Hi! I wanted a way to monitor blogs for members in my Discord server, so I created a bot which will monitor RSS feeds into channels with just one command. You can check out the project here!

How it Works

When you run the /monitor [rss-feed] [channel-name] command in Discord, the bot will create a channel with that name and stream any updates from rss-feed into it. To remove the feed you can just delete the channel.

In this article I mostly refer to the feeds being monitored as RSS feeds. However, this works with Atom too!

In my Discord server I have a category called feeds and use these to monitor any sites I am interested in. This is the bot in action: Screenshot From 2026-01-09 11-33-42

The logic of the bot is fairly simple and follows this format.

  1. The user will use /monitor command in Discord:
    • The feed added by the user will be added to the database.
    • A channel will be created to monitor the feed.
  2. Every 10 minutes a cron will run:
    • Pull the URL of each feed from the DB using gofeed.
    • Compare the most recent GUID of the feed with the one stored in the DB.
    • If the GUID has changed, send a link to the new post in the specified channel.

Development

The bot is written in Go on top of the Discordgo library, which provides bindings around the Discord API. I found it unnecessarily verbose when interacting with the session.
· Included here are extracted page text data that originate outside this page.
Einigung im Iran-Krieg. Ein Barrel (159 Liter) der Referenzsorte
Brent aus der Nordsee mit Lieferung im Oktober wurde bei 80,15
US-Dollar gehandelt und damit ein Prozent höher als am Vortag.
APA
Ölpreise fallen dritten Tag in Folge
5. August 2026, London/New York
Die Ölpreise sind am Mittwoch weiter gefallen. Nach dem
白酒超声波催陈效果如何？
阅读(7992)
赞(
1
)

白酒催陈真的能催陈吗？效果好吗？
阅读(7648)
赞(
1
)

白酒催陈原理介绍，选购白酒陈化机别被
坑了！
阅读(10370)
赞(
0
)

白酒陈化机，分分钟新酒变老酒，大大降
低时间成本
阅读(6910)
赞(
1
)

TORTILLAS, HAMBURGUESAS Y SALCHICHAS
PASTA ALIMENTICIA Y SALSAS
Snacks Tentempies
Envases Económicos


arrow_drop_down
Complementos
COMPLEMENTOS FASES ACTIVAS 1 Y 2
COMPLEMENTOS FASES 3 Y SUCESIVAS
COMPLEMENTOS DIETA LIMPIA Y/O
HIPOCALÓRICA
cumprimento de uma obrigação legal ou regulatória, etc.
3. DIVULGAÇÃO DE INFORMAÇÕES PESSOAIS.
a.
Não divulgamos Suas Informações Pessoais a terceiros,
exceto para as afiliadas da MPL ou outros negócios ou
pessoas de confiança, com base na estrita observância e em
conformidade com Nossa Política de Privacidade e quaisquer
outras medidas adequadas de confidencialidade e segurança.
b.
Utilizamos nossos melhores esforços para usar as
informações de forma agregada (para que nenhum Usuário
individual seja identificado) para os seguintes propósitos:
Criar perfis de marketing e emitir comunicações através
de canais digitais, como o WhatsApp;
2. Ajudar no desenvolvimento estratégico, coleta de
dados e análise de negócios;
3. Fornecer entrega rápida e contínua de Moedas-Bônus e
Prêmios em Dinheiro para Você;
Take this function which will reply to the user after they use a slash command:

// Replies to the current interaction.
func reply(message string, dg *discordgo.Session, i *discordgo.InteractionCreate) {
	dg.InteractionRespond(i.Interaction, &discordgo.InteractionResponse{
		Type: discordgo.InteractionResponseChannelMessageWithSource,
		Data: &discordgo.InteractionResponseData{
			Content: message,
		},
	})
}

It’s not all bad, it takes advantage of a lot of the languages benefits by being a very simple library with efficient error handling. It doesn’t do much more than wrap API calls and provide types to the API, which is an intended Go-style design. I don’t think this library is as polished as discord.js but it worked well for this small application. In the future, I might create a library to better handle slash commands.

I used a sqlite database with Goose to manage the migrations. What’s nice about Go is that when querying the database I can just use SQL without an ORM. Here is a simplified example of something used in the code (without all the verbose error handling!).
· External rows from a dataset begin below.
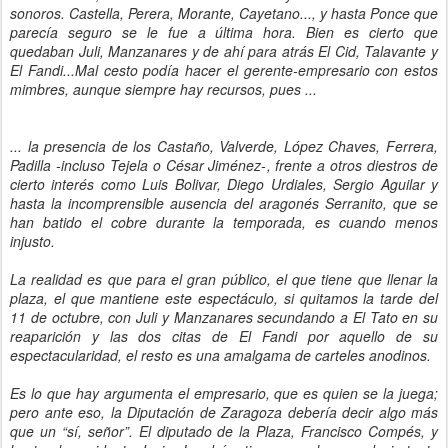
sonoros. Castella, Perera, Morante, Cayetano..., y hasta Ponce que
parecía seguro se le fue a última hora. Bien es cierto que
quedaban Juli, Manzanares y de ahí para atrás El Cid, Talavante y
El Fandi...Mal cesto podía hacer el gerente-empresario con estos
mimbres, aunque siempre hay recursos, pues ...
... la presencia de los Castaño, Valverde, López Chaves, Ferrera,
Padilla -incluso Tejela o César Jiménez-, frente a otros diestros de
cierto interés como Luis Bolivar, Diego Urdiales, Sergio Aguilar y
hasta la incomprensible ausencia del aragonés Serranito, que se
han batido el cobre durante la temporada, es cuando menos
injusto.
La realidad es que para el gran público, el que tiene que llenar la
plaza, el que mantiene este espectáculo, si quitamos la tarde del
11 de octubre, con Juli y Manzanares secundando a El Tato en su
reaparición y las dos citas de El Fandi por aquello de su
espectacularidad, el resto es una amalgama de carteles anodinos.
Es lo que hay argumenta el empresario, que es quien se la juega;
pero ante eso, la Diputación de Zaragoza debería decir algo más
que un “sí, señor”. El diputado de la Plaza, Francisco Compés, y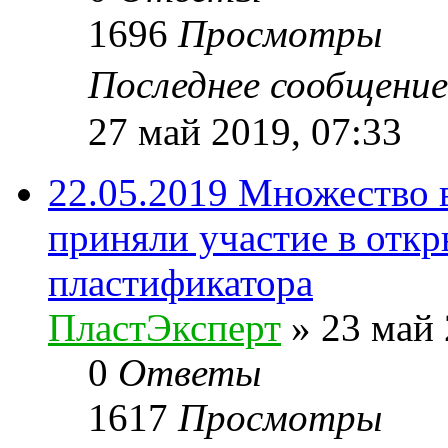
1696
Просмотры
Последнее сообщени
27 май 2019, 07:33
22.05.2019 Множество
приняли участие в отк
пластификатора
ПластЭксперт
»
23 май 
0
Ответы
1617
Просмотры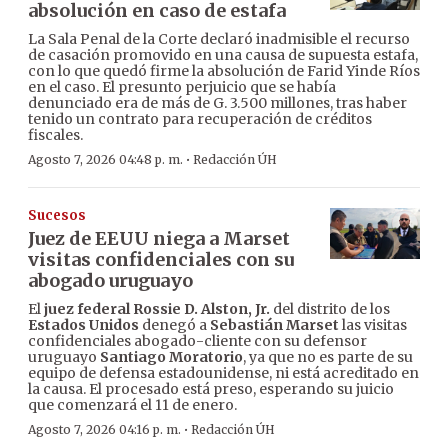
absolución en caso de estafa
La Sala Penal de la Corte declaró inadmisible el recurso
de casación promovido en una causa de supuesta estafa,
con lo que quedó firme la absolución de Farid Yinde Ríos
en el caso. El presunto perjuicio que se había
denunciado era de más de G. 3.500 millones, tras haber
tenido un contrato para recuperación de créditos
fiscales.
·
Agosto 7, 2026 04:48 p. m.
Redacción ÚH
Sucesos
Juez de EEUU niega a Marset
visitas confidenciales con su
abogado uruguayo
El
juez federal Rossie D. Alston, Jr.
del distrito de los
Estados Unidos
denegó a
Sebastián Marset
las visitas
confidenciales abogado-cliente con su defensor
uruguayo
Santiago Moratorio
, ya que no es parte de su
equipo de defensa estadounidense, ni está acreditado en
la causa. El procesado está preso, esperando su juicio
que comenzará el 11 de enero.
·
Agosto 7, 2026 04:16 p. m.
Redacción ÚH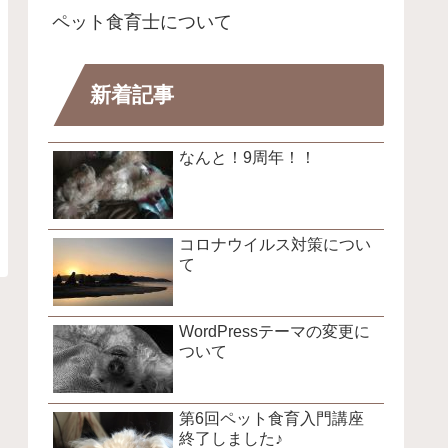
ペット食育士について
新着記事
なんと！9周年！！
コロナウイルス対策につい
て
WordPressテーマの変更に
ついて
第6回ペット食育入門講座
終了しました♪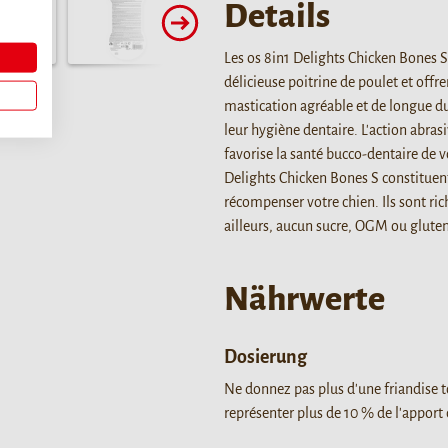
Details
Les os 8in1 Delights Chicken Bones 
délicieuse poitrine de poulet et offre
mastication agréable et de longue du
leur hygiène dentaire. L'action abrasi
favorise la santé bucco-dentaire de v
Delights Chicken Bones S constituent
récompenser votre chien. Ils sont rich
ailleurs, aucun sucre, OGM ou gluten 
Nährwerte
Dosierung
Ne donnez pas plus d'une friandise to
représenter plus de 10 % de l'apport 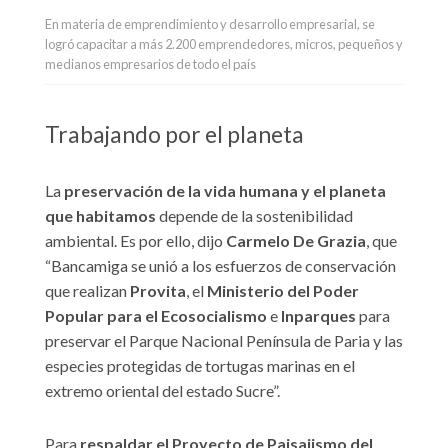
En materia de emprendimiento y desarrollo empresarial, se
logró capacitar a más 2.200 emprendedores, micros, pequeños y
medianos empresarios de todo el país
Trabajando por el planeta
La
preservación de la vida humana y el planeta
que habitamos
depende de la sostenibilidad
ambiental. Es por ello, dijo
Carmelo De Grazia
, que
“Bancamiga se unió a los esfuerzos de conservación
que realizan
Provita
, el
Ministerio del Poder
Popular para el Ecosocialismo
e
Inparques
para
preservar el Parque Nacional Península de Paria y las
especies protegidas de tortugas marinas en el
extremo oriental del estado Sucre”.
Para
respaldar el Proyecto de Paisajismo del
// Update the GUID of a feed to match the latest post.
func UpdateFeed(feed Feed) (Feed, error) {
	query := "UPDATE feeds SET latest_post_guid = ?, discord_channel_id = ?, feed_url = ? WHERE id = ?"
	
	DB.Exec(query, feed.LatestPostGUID, feed.DiscordChannelID, feed.FeedURL, feed.ID)
	
	return feed, nil
}

For parsing the feeds I used the gofeed library to grab the link to the most recent post. This is a great library which works with both RSS and Atom feeds:

// Gets the latest post for a feed.
func getLatestPost(rssUrl string) (*gofeed.Item, error) {
	fp := gofeed.NewParser()
	feed, _ := fp.ParseURL(rssUrl)
	return feed.Items[0], nil
}

What’s Next

In the future I would like to make it so there is a designated feeds channel where each thread is a different feed. This way the server does not get bloated with channels. This bot was a great way to learn about Go and I am having a lot of fun with the language. Contributions and suggestions are always welcome, and I’d love to hear your thoughts!